現在表示しているページ
ホーム > 和歌山の方言 > 解説

和歌山県の方言

平成22年度和歌山県文化情報アーカイブ事業方言調査の解説

和歌山大学教育学部 教授 柏原 卓

今回の方言調査では「語彙」449項目、「語法・表現」53項目について、和歌山県内の紀北17市町村、紀中16市町村、紀南17市町村すべてを網羅して調査した。

項目の選定にあたっては、和歌山県内に広く分布し全国方言の中で和歌山方言の特徴が分かる語、および県内でさまざまな違いがあると思われる語を基準とし、選定の参考には、国立国語研究所『日本言語地図』、東条操『簡約方言手帖』、和歌山県教育委員会『わかやまことばの探検隊 報告書』を使用した。
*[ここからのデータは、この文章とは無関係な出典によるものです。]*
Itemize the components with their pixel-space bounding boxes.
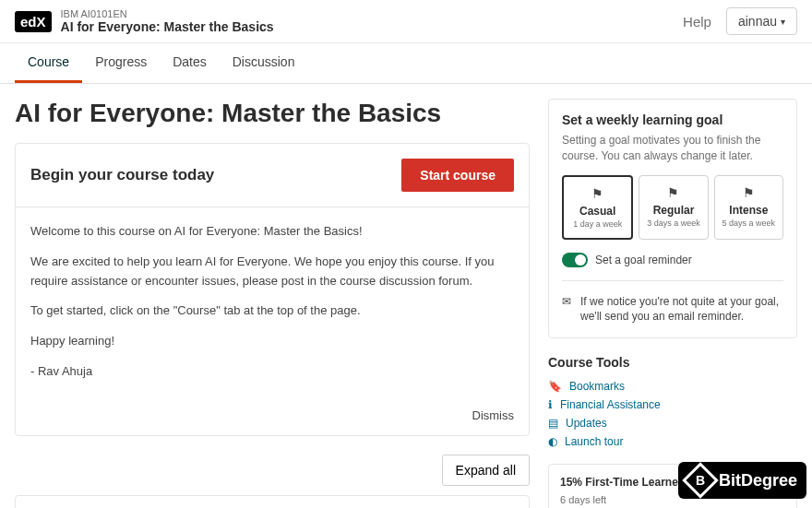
bitdegree-icon: B <box>682 462 719 499</box>
goal-title: Set a weekly learning goal <box>562 112 783 127</box>
welcome-p2: We are excited to help you learn AI for … <box>30 253 514 291</box>
sidebar: Set a weekly learning goal Setting a goa… <box>548 99 797 508</box>
goal-option-name: Casual <box>567 205 627 218</box>
welcome-card: Begin your course today Start course Wel… <box>15 143 530 436</box>
username: ainnau <box>738 14 777 29</box>
tool-bookmarks[interactable]: 🔖 Bookmarks <box>548 377 797 396</box>
tab-dates[interactable]: Dates <box>160 43 220 83</box>
tool-updates[interactable]: ▤ Updates <box>548 414 797 432</box>
goal-option-casual[interactable]: ⚑ Casual 1 day a week <box>562 175 633 240</box>
welcome-signature: - Rav Ahuja <box>30 362 514 382</box>
email-icon: ✉ <box>562 294 571 325</box>
goal-option-name: Intense <box>719 204 779 217</box>
reminder-label: Set a goal reminder <box>595 254 692 266</box>
expand-row: Expand all <box>15 455 530 486</box>
help-link[interactable]: Help <box>683 14 711 30</box>
notice-row: ✉ If we notice you're not quite at your … <box>562 294 783 325</box>
goal-option-name: Regular <box>643 204 703 217</box>
goal-option-days: 3 days a week <box>643 219 703 228</box>
tab-progress[interactable]: Progress <box>82 43 160 83</box>
goal-desc: Setting a goal motivates you to finish t… <box>562 133 783 164</box>
tool-label: Launch tour <box>565 435 623 448</box>
tool-label: Updates <box>566 417 607 430</box>
flag-icon: ⚑ <box>643 185 703 200</box>
chevron-down-icon: ▾ <box>781 17 785 27</box>
course-tools-title: Course Tools <box>548 355 797 370</box>
start-course-button[interactable]: Start course <box>401 159 514 192</box>
bitdegree-watermark: B BitDegree <box>678 462 806 499</box>
welcome-p4: Happy learning! <box>30 332 514 351</box>
dismiss-button[interactable]: Dismiss <box>472 408 515 422</box>
org-course-id: IBM AI0101EN <box>61 8 684 19</box>
expand-all-button[interactable]: Expand all <box>442 455 530 486</box>
content: AI for Everyone: Master the Basics Begin… <box>0 84 812 508</box>
info-icon: ℹ <box>548 398 553 411</box>
edx-logo[interactable]: edX <box>15 11 52 32</box>
section-welcome[interactable]: ✓ Welcome + <box>15 495 530 508</box>
page-title: AI for Everyone: Master the Basics <box>15 99 530 128</box>
goal-options: ⚑ Casual 1 day a week ⚑ Regular 3 days a… <box>562 175 783 240</box>
tour-icon: ◐ <box>548 435 557 448</box>
begin-row: Begin your course today Start course <box>16 144 529 207</box>
user-menu[interactable]: ainnau ▾ <box>726 7 797 35</box>
tool-label: Financial Assistance <box>560 398 661 411</box>
reminder-row: Set a goal reminder <box>562 253 783 281</box>
bookmark-icon: 🔖 <box>548 380 562 393</box>
reminder-toggle[interactable] <box>562 253 588 267</box>
goal-option-days: 5 days a week <box>719 219 779 228</box>
flag-icon: ⚑ <box>567 186 627 201</box>
welcome-p1: Welcome to this course on AI for Everyon… <box>30 222 514 242</box>
goal-option-intense[interactable]: ⚑ Intense 5 days a week <box>714 175 783 240</box>
header: edX IBM AI0101EN AI for Everyone: Master… <box>0 0 812 43</box>
main-column: AI for Everyone: Master the Basics Begin… <box>15 99 530 508</box>
course-meta: IBM AI0101EN AI for Everyone: Master the… <box>61 8 684 34</box>
goal-option-days: 1 day a week <box>567 219 627 229</box>
tool-launch-tour[interactable]: ◐ Launch tour <box>548 432 797 451</box>
goal-option-regular[interactable]: ⚑ Regular 3 days a week <box>639 175 708 240</box>
welcome-p3: To get started, click on the "Course" ta… <box>30 301 514 321</box>
watermark-text: BitDegree <box>719 471 797 490</box>
tool-label: Bookmarks <box>569 380 625 393</box>
notice-text: If we notice you're not quite at your go… <box>580 294 783 325</box>
course-title-header: AI for Everyone: Master the Basics <box>61 19 684 34</box>
dismiss-row: Dismiss <box>16 408 529 435</box>
welcome-body: Welcome to this course on AI for Everyon… <box>16 207 529 408</box>
tab-discussion[interactable]: Discussion <box>220 43 308 83</box>
course-tabs: Course Progress Dates Discussion <box>0 43 812 84</box>
flag-icon: ⚑ <box>719 185 779 200</box>
begin-title: Begin your course today <box>30 166 214 184</box>
tool-financial-assistance[interactable]: ℹ Financial Assistance <box>548 396 797 414</box>
newspaper-icon: ▤ <box>548 417 558 430</box>
goal-card: Set a weekly learning goal Setting a goa… <box>548 99 797 338</box>
tab-course[interactable]: Course <box>15 43 82 83</box>
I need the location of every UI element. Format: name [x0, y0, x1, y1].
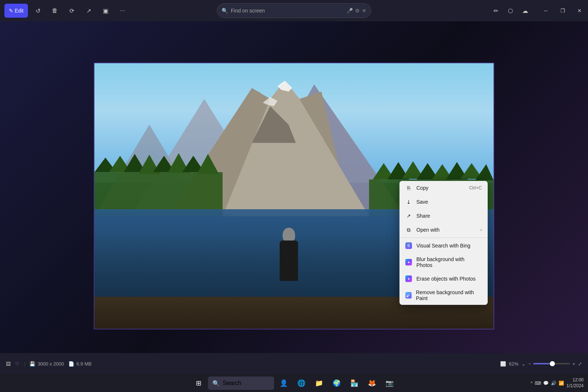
copy-label: Copy	[416, 185, 429, 191]
settings-icon[interactable]: ⚙	[355, 8, 360, 14]
hex-icon[interactable]: ⬡	[503, 4, 517, 18]
search-bar: 🔍 Find on screen 🎤 ⚙ ✕	[217, 3, 371, 18]
taskbar-right: ^ ⌨ 💬 🔊 📶 12:00 1/1/2024	[531, 377, 584, 389]
undo-button[interactable]: ↺	[31, 4, 45, 18]
search-icon: 🔍	[222, 8, 228, 14]
save-menu-item[interactable]: ⤓ Save	[399, 195, 488, 209]
share-icon: ↗	[405, 213, 412, 219]
delete-button[interactable]: 🗑	[48, 4, 62, 18]
share-label: Share	[416, 213, 430, 219]
paint-icon: 🖌	[405, 292, 412, 299]
open-with-menu-item[interactable]: ⧉ Open with ›	[399, 223, 488, 237]
search-bar-controls: 🎤 ⚙ ✕	[347, 8, 366, 14]
open-with-icon: ⧉	[405, 227, 412, 233]
statusbar: 🖼 ♡ | 💾 3000 x 2000 📄 6.9 MB ⬜ 62% ⌄ − +…	[0, 353, 588, 374]
start-button[interactable]: ⊞	[190, 375, 207, 391]
search-input[interactable]: Find on screen	[231, 8, 344, 14]
remove-background-label: Remove background with Paint	[416, 289, 482, 301]
taskbar: ⊞ 🔍 Search 👤 🌐 📁 🌍 🏪 🦊 📷 ^ ⌨ 💬 🔊 📶 12:00…	[0, 374, 588, 392]
date-display: 1/1/2024	[566, 383, 584, 389]
windows-icon: ⊞	[196, 379, 201, 387]
time-display: 12:00	[566, 377, 584, 383]
cloud-icon[interactable]: ☁	[518, 4, 532, 18]
keyboard-icon[interactable]: ⌨	[535, 381, 541, 386]
taskbar-search-label: Search	[223, 380, 241, 386]
figure-body	[280, 240, 298, 281]
close-search-icon[interactable]: ✕	[362, 8, 366, 14]
visual-search-menu-item[interactable]: B Visual Search with Bing	[399, 239, 488, 253]
rotate-button[interactable]: ⟳	[65, 4, 79, 18]
status-divider-1: |	[24, 361, 25, 367]
save-icon: ⤓	[405, 199, 412, 205]
save-label: Save	[416, 199, 428, 205]
svg-marker-26	[475, 164, 494, 180]
filesize-icon: 📄	[68, 361, 74, 367]
wifi-icon[interactable]: 📶	[559, 381, 564, 386]
dimensions-value: 3000 x 2000	[37, 361, 64, 367]
zoom-thumb[interactable]	[550, 361, 555, 366]
taskbar-app-user[interactable]: 👤	[276, 375, 292, 391]
microphone-icon[interactable]: 🎤	[347, 8, 353, 14]
zoom-slider[interactable]: − +	[528, 361, 575, 367]
person-figure	[274, 222, 304, 281]
edit-button[interactable]: ✎ Edit	[4, 4, 28, 18]
taskbar-app-files[interactable]: 📁	[311, 375, 327, 391]
zoom-minus-icon[interactable]: −	[528, 361, 531, 367]
dropdown-icon[interactable]: ⌄	[521, 361, 526, 367]
file-size-display: 📄 6.9 MB	[68, 361, 92, 367]
blur-background-menu-item[interactable]: ✦ Blur background with Photos	[399, 253, 488, 272]
more-button[interactable]: ···	[115, 4, 129, 18]
system-clock[interactable]: 12:00 1/1/2024	[566, 377, 584, 389]
copy-menu-item[interactable]: ⎘ Copy Ctrl+C	[399, 181, 488, 195]
copy-shortcut: Ctrl+C	[469, 185, 482, 190]
open-with-label: Open with	[416, 227, 440, 233]
taskbar-search[interactable]: 🔍 Search	[208, 377, 274, 390]
zoom-track[interactable]	[533, 363, 570, 364]
titlebar-right-icons: ✏ ⬡ ☁	[489, 4, 532, 18]
menu-separator	[399, 238, 488, 238]
taskbar-app-browser[interactable]: 🦊	[364, 375, 380, 391]
maximize-button[interactable]: ❐	[554, 0, 571, 21]
system-tray-icon-up[interactable]: ^	[531, 381, 533, 386]
blur-background-label: Blur background with Photos	[416, 256, 482, 268]
taskbar-app-edge[interactable]: 🌍	[329, 375, 345, 391]
main-image-area: ⎘ Copy Ctrl+C ⤓ Save ↗ Share ⧉ Open with…	[0, 21, 588, 371]
image-frame: ⎘ Copy Ctrl+C ⤓ Save ↗ Share ⧉ Open with…	[94, 63, 494, 329]
taskbar-app-store[interactable]: 🏪	[346, 375, 362, 391]
remove-background-menu-item[interactable]: 🖌 Remove background with Paint	[399, 286, 488, 305]
copy-icon: ⎘	[405, 185, 412, 191]
zoom-plus-icon[interactable]: +	[572, 361, 575, 367]
figure-head	[283, 228, 295, 242]
filesize-value: 6.9 MB	[76, 361, 92, 367]
window-controls: ─ ❐ ✕	[537, 0, 588, 21]
context-menu: ⎘ Copy Ctrl+C ⤓ Save ↗ Share ⧉ Open with…	[399, 181, 488, 305]
image-icon-status: 🖼	[6, 361, 11, 367]
minimize-button[interactable]: ─	[537, 0, 554, 21]
heart-icon-status[interactable]: ♡	[15, 361, 19, 367]
frame-button[interactable]: ▣	[98, 4, 112, 18]
screen-icon[interactable]: ⬜	[500, 361, 506, 367]
taskbar-app-photos[interactable]: 📷	[381, 375, 398, 391]
dimensions-display: 💾 3000 x 2000	[29, 361, 64, 367]
expand-icon[interactable]: ⤢	[578, 361, 582, 367]
photos-erase-icon: ✦	[405, 275, 412, 282]
chat-icon[interactable]: 💬	[543, 381, 549, 386]
speaker-icon[interactable]: 🔊	[551, 381, 556, 386]
disk-icon: 💾	[29, 361, 35, 367]
taskbar-app-web[interactable]: 🌐	[293, 375, 309, 391]
photos-blur-icon: ✦	[405, 259, 412, 266]
submenu-arrow-icon: ›	[480, 227, 482, 232]
erase-objects-menu-item[interactable]: ✦ Erase objects with Photos	[399, 272, 488, 286]
share-menu-item[interactable]: ↗ Share	[399, 209, 488, 223]
bing-icon: B	[405, 242, 412, 249]
share-toolbar-button[interactable]: ↗	[82, 4, 96, 18]
zoom-control: ⬜ 62% ⌄ − + ⤢	[500, 361, 582, 367]
visual-search-label: Visual Search with Bing	[416, 243, 470, 249]
zoom-filled	[533, 363, 550, 364]
taskbar-search-icon: 🔍	[212, 380, 220, 387]
zoom-level-value: 62%	[509, 361, 519, 367]
close-button[interactable]: ✕	[571, 0, 588, 21]
erase-objects-label: Erase objects with Photos	[416, 276, 476, 282]
titlebar: ✎ Edit ↺ 🗑 ⟳ ↗ ▣ ··· 🔍 Find on screen 🎤 …	[0, 0, 588, 21]
pen-icon[interactable]: ✏	[489, 4, 503, 18]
今回調査の価値として、調査項目の多さと県内全市町村を網羅した点が上げられる。500項目余りの「語彙」「語法・表現」について50市町村すべてを調査したのは、空前かつ有意義な大事業であった。調査結果を大まかに見渡すだけでも発見があるが、今後すべての項目にわたって詳細に研究が進めば、分布の実態が具体的に判明していき、そのような分布を示すにいたった、言語的・文化的・歴史的な背景経緯の考察に端緒を開くであろうと予想できる。まことに貴重なデータベースであり、アーカイブであると言ってよい。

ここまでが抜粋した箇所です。